-- Opening Marker --

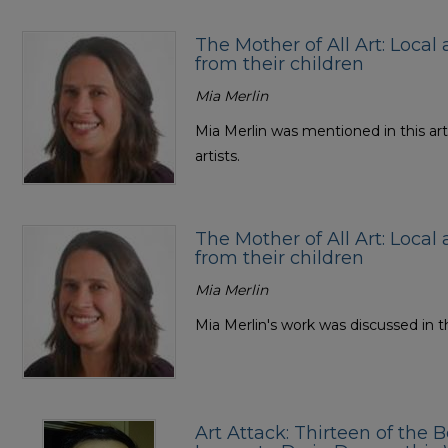
The Mother of All Art: Local 
from their children
Mia Merlin
Mia Merlin was mentioned in this art
artists.
The Mother of All Art: Local 
from their children
Mia Merlin
Mia Merlin's work was discussed in th
Art Attack: Thirteen of the B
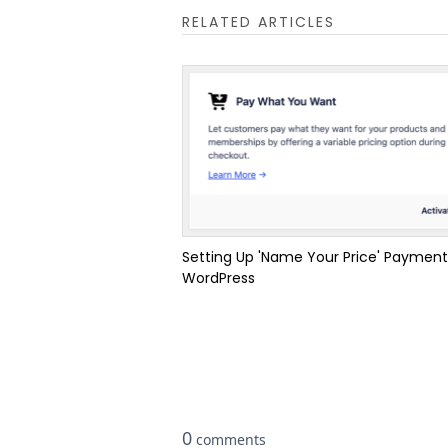
RELATED ARTICLES
Setting Up 'Name Your Price' Payment
WordPress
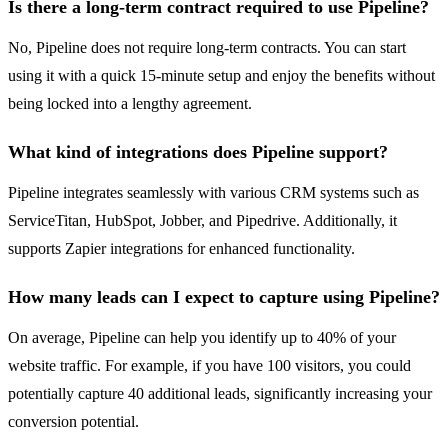
Is there a long-term contract required to use Pipeline?
No, Pipeline does not require long-term contracts. You can start
using it with a quick 15-minute setup and enjoy the benefits without
being locked into a lengthy agreement.
What kind of integrations does Pipeline support?
Pipeline integrates seamlessly with various CRM systems such as
ServiceTitan, HubSpot, Jobber, and Pipedrive. Additionally, it
supports Zapier integrations for enhanced functionality.
How many leads can I expect to capture using Pipeline?
On average, Pipeline can help you identify up to 40% of your
website traffic. For example, if you have 100 visitors, you could
potentially capture 40 additional leads, significantly increasing your
conversion potential.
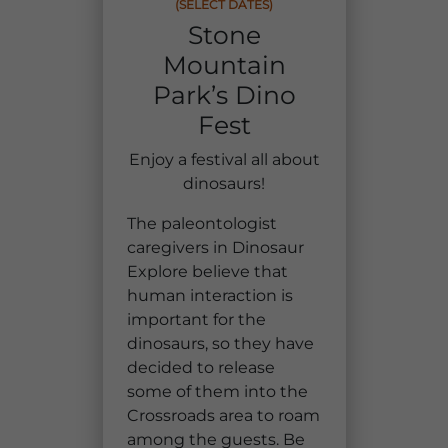
(SELECT DATES)
Group Tickets
Stone
Maps
Mountain
SPRING
Rules & Ordinances
Park’s Dino
The Inn at Stone Mountain Park
Dino Fest
Weather
Fest
Easter Sunrise Service
Nature Guide
Enjoy a festival all about
dinosaurs!
Blog
The paleontologist
caregivers in Dinosaur
Explore believe that
Group Events
human interaction is
important for the
dinosaurs, so they have
Yurt Rental Sites
decided to release
some of them into the
Crossroads area to roam
among the guests. Be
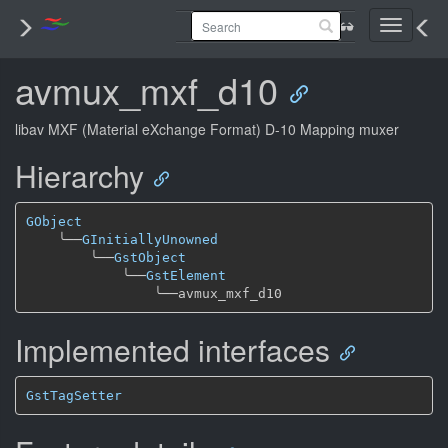
Toggle
navigati
avmux_mxf_d10
libav MXF (Material eXchange Format) D-10 Mapping muxer
Hierarchy
GObject
╰──
GInitiallyUnowned
╰──
GstObject
╰──
GstElement
╰──
Implemented interfaces
GstTagSetter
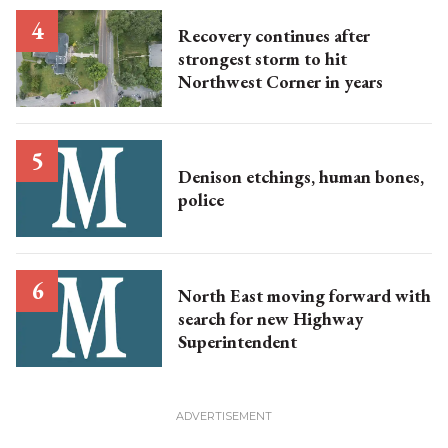
Recovery continues after
strongest storm to hit
Northwest Corner in years
Denison etchings, human bones,
police
North East moving forward with
search for new Highway
Superintendent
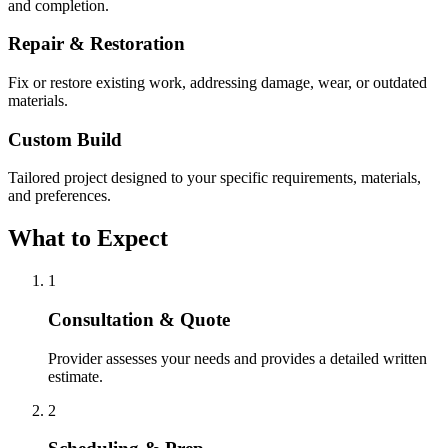
and completion.
Repair & Restoration
Fix or restore existing work, addressing damage, wear, or outdated
materials.
Custom Build
Tailored project designed to your specific requirements, materials,
and preferences.
What to Expect
1
Consultation & Quote
Provider assesses your needs and provides a detailed written
estimate.
2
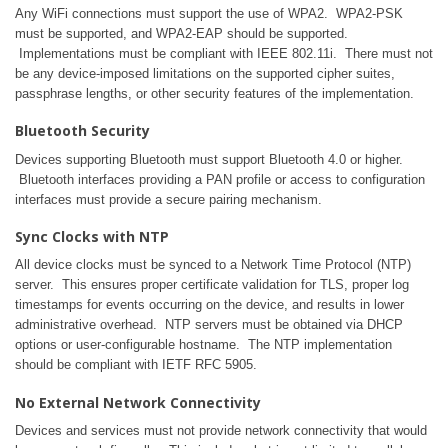
Any WiFi connections must support the use of WPA2. WPA2-PSK
must be supported, and WPA2-EAP should be supported.
Implementations must be compliant with IEEE 802.11i. There must not
be any device-imposed limitations on the supported cipher suites,
passphrase lengths, or other security features of the implementation.
Bluetooth Security
Devices supporting Bluetooth must support Bluetooth 4.0 or higher.
Bluetooth interfaces providing a PAN profile or access to configuration
interfaces must provide a secure pairing mechanism.
Sync Clocks with NTP
All device clocks must be synced to a Network Time Protocol (NTP)
server. This ensures proper certificate validation for TLS, proper log
timestamps for events occurring on the device, and results in lower
administrative overhead. NTP servers must be obtained via DHCP
options or user-configurable hostname. The NTP implementation
should be compliant with IETF RFC 5905.
No External Network Connectivity
Devices and services must not provide network connectivity that would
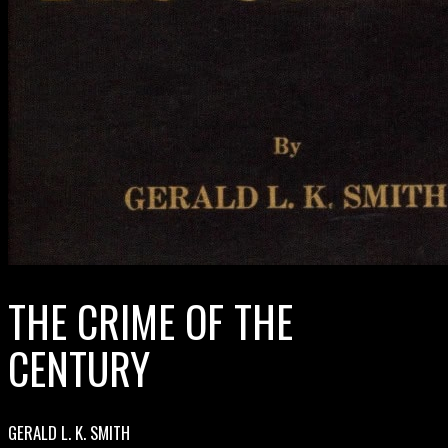
THE CRIME OF THE
CENTURY
GERALD L. K. SMITH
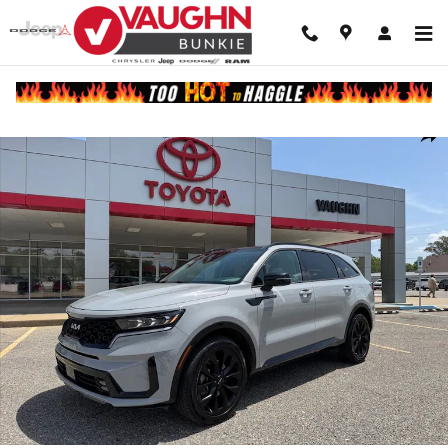
Skip to main content
Used 2023 Kia Sorento SX SUV Photo 1 of 27
Shar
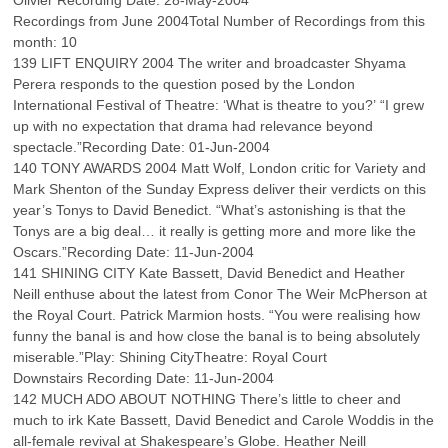
Olivier Recording Date: 28-May-2004
Recordings from June 2004Total Number of Recordings from this
month: 10
139 LIFT ENQUIRY 2004 The writer and broadcaster Shyama
Perera responds to the question posed by the London
International Festival of Theatre: ‘What is theatre to you?’ “I grew
up with no expectation that drama had relevance beyond
spectacle.”Recording Date: 01-Jun-2004
140 TONY AWARDS 2004 Matt Wolf, London critic for Variety and
Mark Shenton of the Sunday Express deliver their verdicts on this
year’s Tonys to David Benedict. “What’s astonishing is that the
Tonys are a big deal… it really is getting more and more like the
Oscars.”Recording Date: 11-Jun-2004
141 SHINING CITY Kate Bassett, David Benedict and Heather
Neill enthuse about the latest from Conor The Weir McPherson at
the Royal Court. Patrick Marmion hosts. “You were realising how
funny the banal is and how close the banal is to being absolutely
miserable.”Play: Shining CityTheatre: Royal Court
Downstairs Recording Date: 11-Jun-2004
142 MUCH ADO ABOUT NOTHING There’s little to cheer and
much to irk Kate Bassett, David Benedict and Carole Woddis in the
all-female revival at Shakespeare’s Globe. Heather Neill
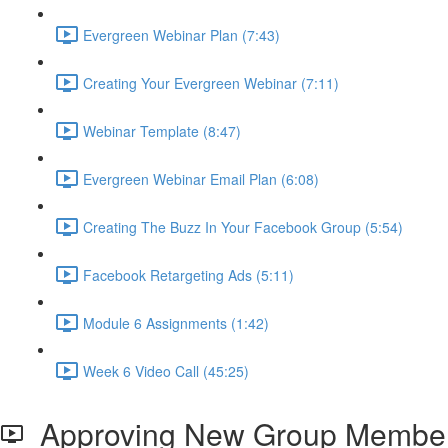
Evergreen Webinar Plan (7:43)
Creating Your Evergreen Webinar (7:11)
Webinar Template (8:47)
Evergreen Webinar Email Plan (6:08)
Creating The Buzz In Your Facebook Group (5:54)
Facebook Retargeting Ads (5:11)
Module 6 Assignments (1:42)
Week 6 Video Call (45:25)
Approving New Group Membe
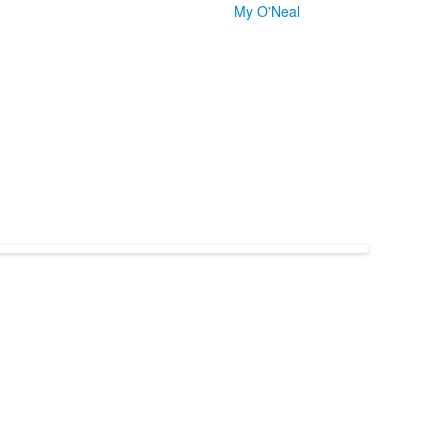
My O'Neal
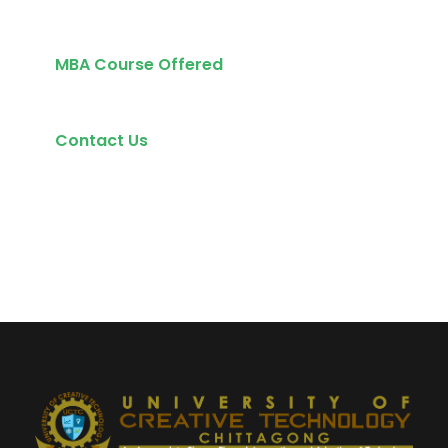
MBA Course Offered
Contact Us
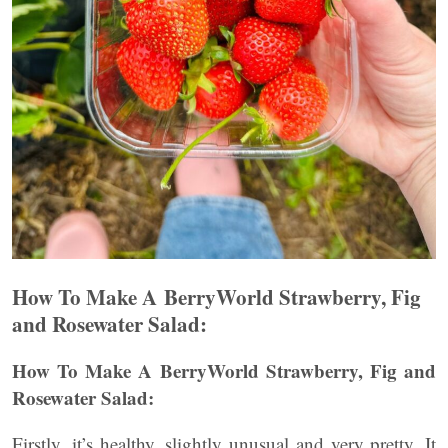
How To Make A BerryWorld Strawberry, Fig
and Rosewater Salad:
How To Make A BerryWorld Strawberry, Fig and
Rosewater Salad:
Firstly, it’s healthy, slightly unusual and very pretty. It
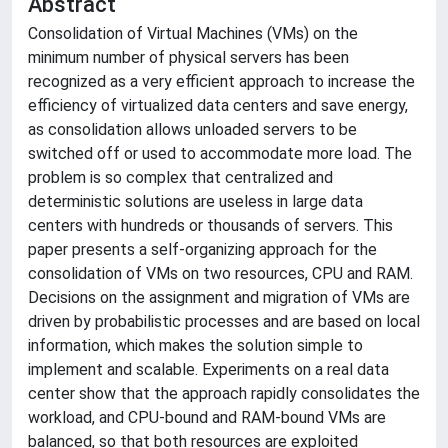
Abstract
Consolidation of Virtual Machines (VMs) on the
minimum number of physical servers has been
recognized as a very efficient approach to increase the
efficiency of virtualized data centers and save energy,
as consolidation allows unloaded servers to be
switched off or used to accommodate more load. The
problem is so complex that centralized and
deterministic solutions are useless in large data
centers with hundreds or thousands of servers. This
paper presents a self-organizing approach for the
consolidation of VMs on two resources, CPU and RAM.
Decisions on the assignment and migration of VMs are
driven by probabilistic processes and are based on local
information, which makes the solution simple to
implement and scalable. Experiments on a real data
center show that the approach rapidly consolidates the
workload, and CPU-bound and RAM-bound VMs are
balanced, so that both resources are exploited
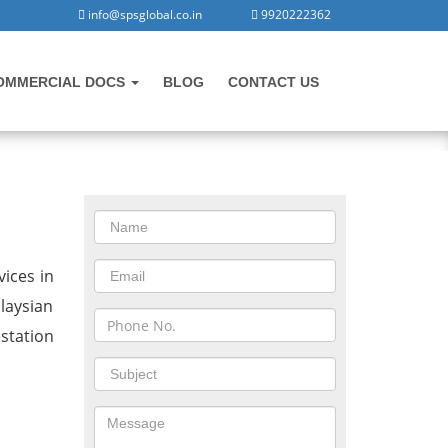
info@spsglobal.co.in
9920222362
OMMERCIAL DOCS
BLOG
CONTACT US
CONTACT US
in Dholera
ices in
laysian
station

-- Closing Marker --

Problem statement –
If a line in the data above includes the string "Neill", copy it.

Result of this task –
Neill enthuse about the latest from Conor The Weir McPherson at
all-female revival at Shakespeare’s Globe. Heather Neill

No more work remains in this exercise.